> Medications are usually dosed on a weight basis (milligram per pound or milligram per kilogram). It is important that your veterinarian determine your pet's weight and calculates the correct dosage to achieve the desired effect from the medication. Your pet's current health condition may also alter the final dosage.
> There are several medications that should not be administered until your veterinarian determines that it is safe for your pet to be given them. For example, heartworm preventatives should not be administered to dogs with active heartworm infestations because it can lead to a fatal reaction. Therefore, it is important to consult you pet's veterinarian to determine what heartworm prevention program and timetable best suits your individual pet.
> Dog and cat owners should keep in mind that their cats are not small dogs, nor are their dogs large cats. Many medications that are administered to dogs are not safe for cats (they can be fatal), and the reverse is also true.
> Many medications need to be reconstituted or diluted specifically for your pet.
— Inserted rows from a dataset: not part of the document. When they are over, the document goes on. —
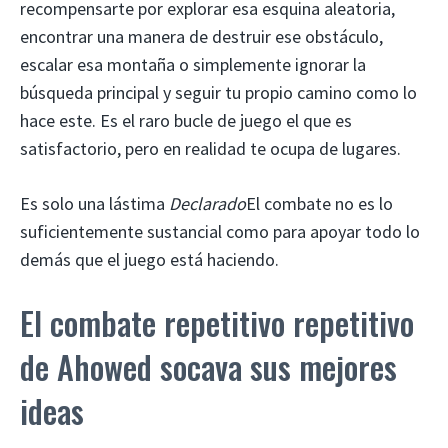
recompensarte por explorar esa esquina aleatoria,
encontrar una manera de destruir ese obstáculo,
escalar esa montaña o simplemente ignorar la
búsqueda principal y seguir tu propio camino como lo
hace este. Es el raro bucle de juego el que es
satisfactorio, pero en realidad te ocupa de lugares.
Es solo una lástima
Declarado
El combate no es lo
suficientemente sustancial como para apoyar todo lo
demás que el juego está haciendo.
El combate repetitivo repetitivo
de Ahowed socava sus mejores
ideas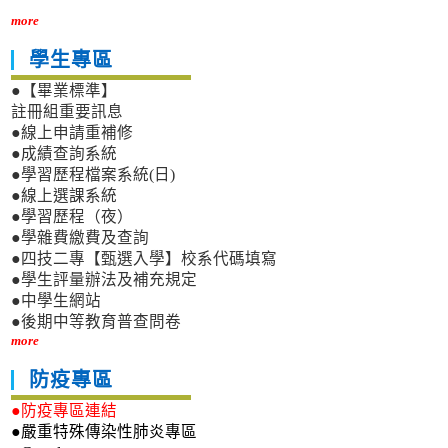
more
學生專區
●【畢業標準】
註冊組重要訊息
●線上申請重補修
●成績查詢系統
●學習歷程檔案系統(日)
●線上選課系統
●學習歷程（夜）
●學雜費繳費及查詢
●四技二專【甄選入學】校系代碼填寫
●學生評量辦法及補充規定
●中學生網站
●後期中等教育普查問卷
more
防疫專區
●防疫專區連結
●嚴重特殊傳染性肺炎專區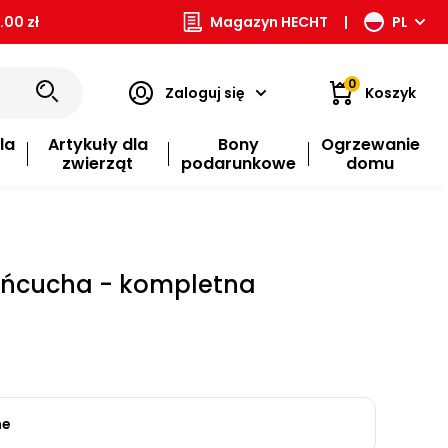
00 zł
Magazyn HECHT
|
PL
0
Zaloguj się
Koszyk
la
Artykuły dla
Bony
Ogrzewanie
zwierząt
podarunkowe
domu
ńcucha - kompletna
ne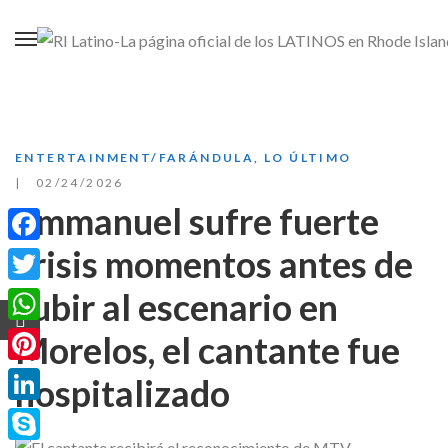
ENTERTAINMENT/FARÁNDULA
,
LO ÚLTIMO
02/24/2026
Emmanuel sufre fuerte
crisis momentos antes de
Facebook
subir al escenario en
Twitter
WhatsApp
Morelos, el cantante fue
Pinterest
hospitalizado
LinkedIn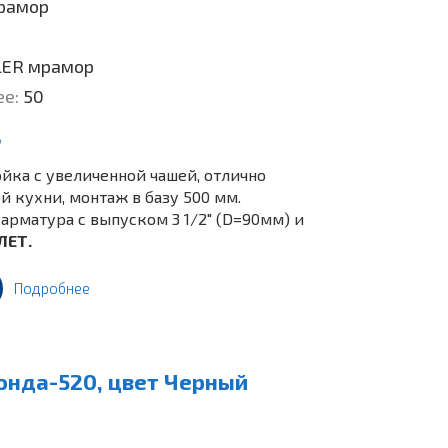
рамор
LER мрамор
ее:
50
.
йка c увеличенной чашей, отлично
 кухни, монтаж в базу 500 мм.
арматура с выпуском 3 1/2" (D=90мм) и
ЛЕТ.
Подробнее
онда-520, цвет Черный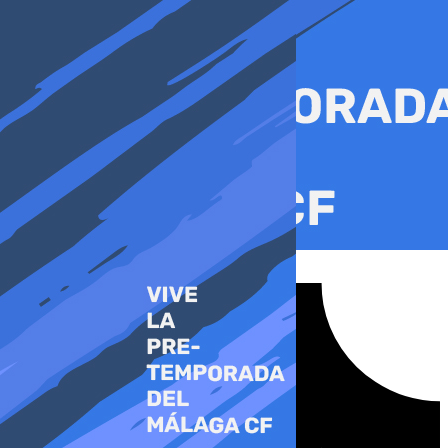
Ir
al
contenido
Tiktok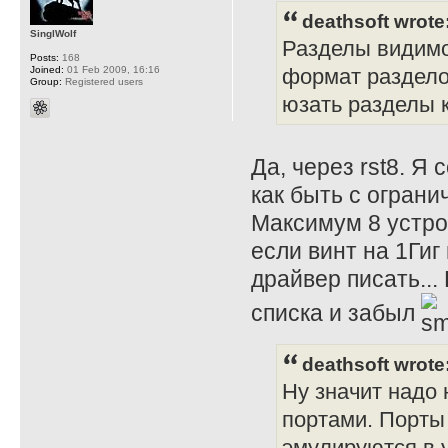
deathsoft wrote
SinglWolf
Разделы видимо 
Posts:
168
Joined:
01 Feb 2009, 16:16
формат раздело
Group:
Registered users
юзать разделы к
Да, через rst8. Я
как быть с огран
Максимум 8 устро
если винт на 1Гиг
драйвер писать...
списка и забыл
deathsoft wrote
Ну значит надо
портами. Порты
эмулируются в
Some medications must be kept in a controlled environment or refrigerated. The medications that are shipped to your veterinarian are properly packaged and delivered under controlled temperatures so you don't have to worry about receiving "spoiled" medicines that were exposed to temperature extremes, sunlight, moisture, etc..
> Each animal is a different and unique individual. Some breeds and species have special needs or sensitivities that your veterinarian is aware of and she can select the product best suited to your pet.
> Some medications require follow-up monitoring for adverse reactions or dosage adjustments. If an adverse reaction does occur, it is important to have established a veterinary-client-patient relationship to ensure that your pet receives appropriate medical attention on an emergency basis. An adjustment to the dosage may need to be made after lab tests and/or examinations are performed.
Your pet's health and well-being, as well as your satisfaction as an informed, valued pet owner, is your veterinarian's primary goal.
Keep in mind also that medicine prescribed and purchased at your veterinarian's office comes with the comfort of knowing that you and your pet are individuals and have distinct needs that can best be served by your veterinarian.